Правда, если здесь молодого художника по преимуществу привлекал специфический живописный эффект — «эта игра света и тени, переход от почти полного мрака к яркому свету», то в творчестве зрелого Левитана русский деревенский пейзаж дан очень сдержанно, внешне скромно, но с огромным внутренним лиризмом.
Возвращаясь же к «мотиву» сараев, надо вспомнить, что над ним работали наиболее талантливые ученики Левитана и это принесло им первые живописные успехи.
«Сапунов долго возился с большим холстом, — пишет Липкин, — где широкой кистью написал в профиль сарай с серпом месяца над ним и сумеречными облаками.
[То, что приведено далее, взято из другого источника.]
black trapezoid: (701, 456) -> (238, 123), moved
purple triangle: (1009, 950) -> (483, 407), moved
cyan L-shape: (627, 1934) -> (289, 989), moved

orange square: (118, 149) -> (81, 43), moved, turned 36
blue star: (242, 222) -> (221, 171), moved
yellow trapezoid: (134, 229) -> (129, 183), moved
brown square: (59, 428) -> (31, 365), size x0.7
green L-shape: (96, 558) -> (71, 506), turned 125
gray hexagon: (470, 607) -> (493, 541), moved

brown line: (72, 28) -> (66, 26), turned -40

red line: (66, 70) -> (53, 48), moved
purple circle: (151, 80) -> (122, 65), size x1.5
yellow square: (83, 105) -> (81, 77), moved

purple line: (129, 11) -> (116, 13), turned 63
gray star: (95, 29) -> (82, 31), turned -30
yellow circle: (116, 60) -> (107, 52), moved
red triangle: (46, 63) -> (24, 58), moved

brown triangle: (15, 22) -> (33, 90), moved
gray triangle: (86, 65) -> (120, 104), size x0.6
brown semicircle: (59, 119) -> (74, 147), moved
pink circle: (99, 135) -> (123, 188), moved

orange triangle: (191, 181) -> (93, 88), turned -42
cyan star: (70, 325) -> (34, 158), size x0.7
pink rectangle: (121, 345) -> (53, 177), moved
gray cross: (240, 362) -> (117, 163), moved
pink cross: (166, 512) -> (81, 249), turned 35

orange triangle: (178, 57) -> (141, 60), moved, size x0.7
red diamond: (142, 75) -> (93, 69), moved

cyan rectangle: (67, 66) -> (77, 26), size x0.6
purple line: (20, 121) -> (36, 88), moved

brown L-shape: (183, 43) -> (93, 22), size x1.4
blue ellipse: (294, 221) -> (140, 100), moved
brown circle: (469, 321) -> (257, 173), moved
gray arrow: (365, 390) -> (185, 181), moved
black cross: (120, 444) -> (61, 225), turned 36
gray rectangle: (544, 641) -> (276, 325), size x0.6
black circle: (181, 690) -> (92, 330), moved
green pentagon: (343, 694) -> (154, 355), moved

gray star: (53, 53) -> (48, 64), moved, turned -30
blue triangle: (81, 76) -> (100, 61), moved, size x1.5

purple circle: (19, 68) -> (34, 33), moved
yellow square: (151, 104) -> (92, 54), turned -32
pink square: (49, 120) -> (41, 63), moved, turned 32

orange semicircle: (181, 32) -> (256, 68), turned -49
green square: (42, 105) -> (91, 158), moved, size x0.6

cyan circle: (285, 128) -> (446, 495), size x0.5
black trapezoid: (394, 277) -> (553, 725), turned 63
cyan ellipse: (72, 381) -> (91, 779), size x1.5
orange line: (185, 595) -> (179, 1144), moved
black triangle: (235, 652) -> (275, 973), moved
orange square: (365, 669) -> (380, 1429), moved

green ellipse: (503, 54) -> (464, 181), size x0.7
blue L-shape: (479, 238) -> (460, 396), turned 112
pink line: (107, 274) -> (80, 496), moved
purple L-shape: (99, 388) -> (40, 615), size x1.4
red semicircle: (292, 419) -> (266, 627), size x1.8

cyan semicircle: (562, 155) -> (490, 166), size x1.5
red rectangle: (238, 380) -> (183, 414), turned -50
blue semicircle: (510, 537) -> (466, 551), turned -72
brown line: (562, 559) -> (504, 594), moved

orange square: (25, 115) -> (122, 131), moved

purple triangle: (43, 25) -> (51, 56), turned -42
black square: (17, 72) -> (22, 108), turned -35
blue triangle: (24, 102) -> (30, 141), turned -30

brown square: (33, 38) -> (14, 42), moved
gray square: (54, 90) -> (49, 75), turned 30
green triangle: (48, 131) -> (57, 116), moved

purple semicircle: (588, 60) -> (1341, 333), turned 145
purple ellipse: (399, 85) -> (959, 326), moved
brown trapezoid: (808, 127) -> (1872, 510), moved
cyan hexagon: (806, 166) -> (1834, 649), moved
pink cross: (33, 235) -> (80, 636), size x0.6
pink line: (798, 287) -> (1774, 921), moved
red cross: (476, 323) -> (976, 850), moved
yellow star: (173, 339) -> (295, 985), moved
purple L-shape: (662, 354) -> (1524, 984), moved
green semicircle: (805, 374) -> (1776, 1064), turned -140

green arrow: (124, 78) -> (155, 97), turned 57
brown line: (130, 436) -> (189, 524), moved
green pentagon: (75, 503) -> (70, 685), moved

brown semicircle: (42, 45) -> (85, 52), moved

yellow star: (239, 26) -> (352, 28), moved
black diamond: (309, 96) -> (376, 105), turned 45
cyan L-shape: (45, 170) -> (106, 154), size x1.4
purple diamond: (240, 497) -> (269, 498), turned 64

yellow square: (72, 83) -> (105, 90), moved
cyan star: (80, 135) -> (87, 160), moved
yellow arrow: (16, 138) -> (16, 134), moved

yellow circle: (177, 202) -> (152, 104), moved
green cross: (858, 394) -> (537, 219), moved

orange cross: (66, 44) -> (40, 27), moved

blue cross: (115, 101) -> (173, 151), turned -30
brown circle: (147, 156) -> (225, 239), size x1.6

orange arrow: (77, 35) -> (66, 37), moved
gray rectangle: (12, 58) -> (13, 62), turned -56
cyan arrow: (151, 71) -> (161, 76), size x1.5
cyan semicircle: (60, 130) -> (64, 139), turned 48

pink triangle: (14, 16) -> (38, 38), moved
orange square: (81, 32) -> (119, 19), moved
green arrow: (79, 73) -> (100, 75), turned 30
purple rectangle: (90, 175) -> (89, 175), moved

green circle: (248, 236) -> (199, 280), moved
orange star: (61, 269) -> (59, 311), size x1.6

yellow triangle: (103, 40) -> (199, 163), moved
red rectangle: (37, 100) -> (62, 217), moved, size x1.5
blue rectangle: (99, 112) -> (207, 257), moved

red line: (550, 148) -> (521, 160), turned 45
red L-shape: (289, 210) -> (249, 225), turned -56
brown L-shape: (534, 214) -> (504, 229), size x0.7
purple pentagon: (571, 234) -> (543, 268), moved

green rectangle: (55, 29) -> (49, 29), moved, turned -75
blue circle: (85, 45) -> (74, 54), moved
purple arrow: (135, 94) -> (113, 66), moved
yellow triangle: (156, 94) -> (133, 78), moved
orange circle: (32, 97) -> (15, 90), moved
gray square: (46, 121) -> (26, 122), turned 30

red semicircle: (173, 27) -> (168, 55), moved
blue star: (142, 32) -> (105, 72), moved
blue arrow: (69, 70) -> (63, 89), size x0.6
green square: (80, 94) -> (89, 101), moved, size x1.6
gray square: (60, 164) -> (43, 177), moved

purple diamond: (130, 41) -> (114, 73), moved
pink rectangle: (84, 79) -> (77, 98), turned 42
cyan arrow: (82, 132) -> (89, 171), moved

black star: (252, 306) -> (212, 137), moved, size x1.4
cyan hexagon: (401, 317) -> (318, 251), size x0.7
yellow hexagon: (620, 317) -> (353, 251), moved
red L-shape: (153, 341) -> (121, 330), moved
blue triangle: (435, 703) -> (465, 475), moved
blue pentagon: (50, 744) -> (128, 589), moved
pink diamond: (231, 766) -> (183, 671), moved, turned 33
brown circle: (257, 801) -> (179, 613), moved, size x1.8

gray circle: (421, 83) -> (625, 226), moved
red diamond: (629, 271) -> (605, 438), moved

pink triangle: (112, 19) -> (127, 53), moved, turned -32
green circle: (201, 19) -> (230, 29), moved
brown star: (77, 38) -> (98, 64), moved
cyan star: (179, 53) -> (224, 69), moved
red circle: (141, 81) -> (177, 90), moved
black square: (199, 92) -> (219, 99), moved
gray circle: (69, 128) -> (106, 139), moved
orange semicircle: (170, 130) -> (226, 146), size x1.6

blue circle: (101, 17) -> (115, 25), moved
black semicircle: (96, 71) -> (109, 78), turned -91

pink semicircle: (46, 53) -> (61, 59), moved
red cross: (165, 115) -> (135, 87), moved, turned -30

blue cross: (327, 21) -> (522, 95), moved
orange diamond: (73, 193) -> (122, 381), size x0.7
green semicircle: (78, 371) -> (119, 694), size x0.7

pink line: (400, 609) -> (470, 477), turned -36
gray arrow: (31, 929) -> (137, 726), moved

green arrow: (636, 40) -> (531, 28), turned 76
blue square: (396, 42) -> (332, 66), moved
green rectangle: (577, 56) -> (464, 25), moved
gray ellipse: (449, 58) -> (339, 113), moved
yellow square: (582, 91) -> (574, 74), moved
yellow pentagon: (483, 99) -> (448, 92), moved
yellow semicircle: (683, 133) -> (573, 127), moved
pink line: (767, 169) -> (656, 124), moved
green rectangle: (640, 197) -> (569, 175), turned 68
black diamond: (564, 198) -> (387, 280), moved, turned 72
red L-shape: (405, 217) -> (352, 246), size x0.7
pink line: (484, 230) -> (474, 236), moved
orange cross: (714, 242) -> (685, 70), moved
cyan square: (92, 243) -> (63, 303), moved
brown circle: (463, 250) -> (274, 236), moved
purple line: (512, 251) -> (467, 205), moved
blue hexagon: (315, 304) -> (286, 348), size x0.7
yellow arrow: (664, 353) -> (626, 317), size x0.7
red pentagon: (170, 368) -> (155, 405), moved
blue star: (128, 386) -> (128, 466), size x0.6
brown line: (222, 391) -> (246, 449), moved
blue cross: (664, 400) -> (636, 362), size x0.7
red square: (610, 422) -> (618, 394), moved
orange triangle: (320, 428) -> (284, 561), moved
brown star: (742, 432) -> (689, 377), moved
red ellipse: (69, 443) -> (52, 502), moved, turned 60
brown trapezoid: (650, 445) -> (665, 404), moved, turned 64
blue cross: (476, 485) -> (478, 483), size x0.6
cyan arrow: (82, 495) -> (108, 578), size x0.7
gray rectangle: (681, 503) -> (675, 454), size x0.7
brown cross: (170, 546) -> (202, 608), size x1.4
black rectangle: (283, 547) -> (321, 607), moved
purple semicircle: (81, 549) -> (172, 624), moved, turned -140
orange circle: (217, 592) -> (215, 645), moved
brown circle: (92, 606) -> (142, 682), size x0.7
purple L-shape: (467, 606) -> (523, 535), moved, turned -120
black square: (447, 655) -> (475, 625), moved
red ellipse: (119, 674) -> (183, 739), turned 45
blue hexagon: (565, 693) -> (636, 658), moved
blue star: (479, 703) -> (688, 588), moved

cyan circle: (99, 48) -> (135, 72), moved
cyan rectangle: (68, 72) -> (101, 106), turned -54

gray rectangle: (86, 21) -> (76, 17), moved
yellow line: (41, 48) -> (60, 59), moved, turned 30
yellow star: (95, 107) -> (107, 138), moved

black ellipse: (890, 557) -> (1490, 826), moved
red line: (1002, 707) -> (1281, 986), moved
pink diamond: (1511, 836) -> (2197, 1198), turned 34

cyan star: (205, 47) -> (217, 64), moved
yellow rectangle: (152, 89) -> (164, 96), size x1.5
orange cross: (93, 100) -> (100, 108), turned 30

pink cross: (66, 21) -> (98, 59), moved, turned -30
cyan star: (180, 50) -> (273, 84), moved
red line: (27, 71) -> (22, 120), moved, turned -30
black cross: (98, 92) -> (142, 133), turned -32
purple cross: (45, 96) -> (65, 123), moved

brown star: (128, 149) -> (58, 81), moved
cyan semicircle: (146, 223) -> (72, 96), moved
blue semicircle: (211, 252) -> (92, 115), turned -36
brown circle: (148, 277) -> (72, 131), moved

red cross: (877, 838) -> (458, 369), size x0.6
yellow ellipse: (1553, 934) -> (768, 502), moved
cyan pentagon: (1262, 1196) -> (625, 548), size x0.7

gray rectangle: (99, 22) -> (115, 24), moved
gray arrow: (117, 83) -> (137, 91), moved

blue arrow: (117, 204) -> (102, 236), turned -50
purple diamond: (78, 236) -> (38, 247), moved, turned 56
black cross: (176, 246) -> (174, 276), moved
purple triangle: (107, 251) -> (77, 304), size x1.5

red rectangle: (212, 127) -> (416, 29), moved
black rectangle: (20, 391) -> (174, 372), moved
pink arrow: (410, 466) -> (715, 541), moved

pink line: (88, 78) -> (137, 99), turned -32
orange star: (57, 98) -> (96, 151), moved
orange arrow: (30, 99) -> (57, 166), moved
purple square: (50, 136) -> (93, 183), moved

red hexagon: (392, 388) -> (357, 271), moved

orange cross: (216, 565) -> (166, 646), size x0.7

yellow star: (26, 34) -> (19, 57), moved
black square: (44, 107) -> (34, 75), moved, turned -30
Потом он его переделал в другую картину, в известную „Зиму с ивами“ на фоне все того же сарая. Картина вышла удачной, попала на Передвижную. Левитан много помогал ему своими советами… Петровичев написал свой „Апрельский вечер“ и замечательные по настроению „Сараи в сумерках“, про них Серов и сказал: „А сарайчики-то спят“, Левитан же, увидев их, развел руками: „До чего же это просто, проще и не придумаешь“».
Конечно, обращение «лилового человека» Петровичева к такой простоте было свидетельством педагогического мастерства и такта, проявленных Левитаном. Но главное в том, что он вообще настроил своих учеников на ту «интимную национальную нотку» (если еще раз воспользоваться словами Врубеля), которой доискивался сам.